En Allemagne, la plupart des chanceliers et des ministres se recasent dans des entreprises privées selon leur compétence et leur expertise et personne ne le regrette. La reconversion très spectaculaire de Gerard Schroeder, nommé à la présidence du conseil de surveillance de Gazprom, première société russe, avait fait l’objet de commentaires acerbes mais le procès médiatique n’a pas duré. Tout le monde reconnaît aujourd’hui qu‘il fait le job.

La reconversion de Jean-Claude Trichet, l’ex-président de la Banque Centrale européenne n’a posé aucun problème et n’a soulevé aucune opposition en France comme en Allemagne. Jean-Claude Trichet est aujourd’hui administrateur très actif de EADS (la holding de tête de Airbus) où il a remplacé Arnaud Lagardère. Il y représente d’ailleurs les intérêts français.

La reconversion de Juan Manuel Barroso, l’ancien président de la Commission européenne, comme conseiller chez Goldman Sachs a fait beaucoup plus de bruit et a suscité beaucoup de controverses, mais finalement, il est resté chez Goldman.
Donald Trump n’a visiblement aucun problème avec les hommes du privé au point que son cabinet à la Maison Blanche est composé principalement d’hommes issus de chez Goldman Sachs. Pour celui qui se présentait comme l’ennemi de la finance internationale, c’est un comble.

A priori, ces liaisons créent des difficultés quand on s’aperçoit que certaines pratiques trahissent des manquements graves à l’éthique. Il faudra par exemple, (le jour où on ouvrira les archives de la Maison Blanche), savoir les vraies raisons pour lesquelles le secrétaire d’Etat au Trésor décréta la faillite de la banque Lehmann Brothers en septembre 2008, provoquant la crise mondiale de laquelle on n’est toujours pas sorti. Pourquoi Lehmann et pas une autre alors que toutes les banques de New-York avaient pris des subprimes.
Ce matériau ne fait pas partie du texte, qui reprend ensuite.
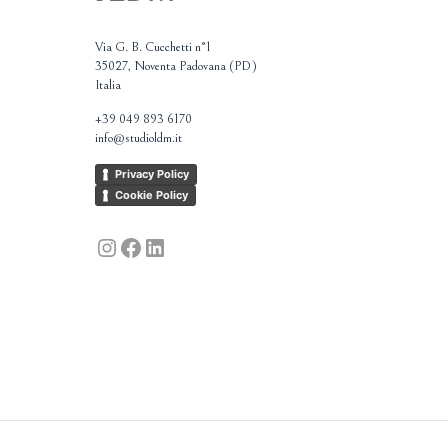
Via G. B. Cucchetti n°1
35027, Noventa Padovana (PD)
Italia
+39 049 893 6170
info@studioldm.it
Privacy Policy
Cookie Policy
Instagram
Facebook
LinkedIn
Pourquoi ? L’histoire nous le dira peut-être. Toujours est-il que Henry Paulson, lui qui avait prononcé l’arrêt de mort de Lehmann, avait été président de Goldman Sachs avant de rentrer dans l’équipe de Bush. Hasard ou coïncidence. Passons !

Si l’arrivée du personnel politique pose des problèmes d’éthique, ceux-ci sont gérables. Il existe des règles qui permettent d’éviter les conflits d’intérêt ; il suffit de les appliquer.

Ceci dit, il y a des problèmes plus difficiles à gérer pour l’entreprise. Le vrai sujet est de faire fonctionner le conseil d’administration avec des hommes dont la culture et les codes sont très différents. Le vrai sujet est de savoir comment tous ces administrateurs, qui sont au même niveau hiérarchique, qui ne sont pas concurrents ou rivaux, vont s’entendre de façon collégiale. Les hommes politiques de la taille de Nicolas Sarkozy sont des animaux impressionnants et parfois encombrants. Ils ont incarné le pouvoir. Ils doivent désormais travailler autrement. La curiosité des administrateurs d’Accor est grande. Elle est attentive. Mais constructive.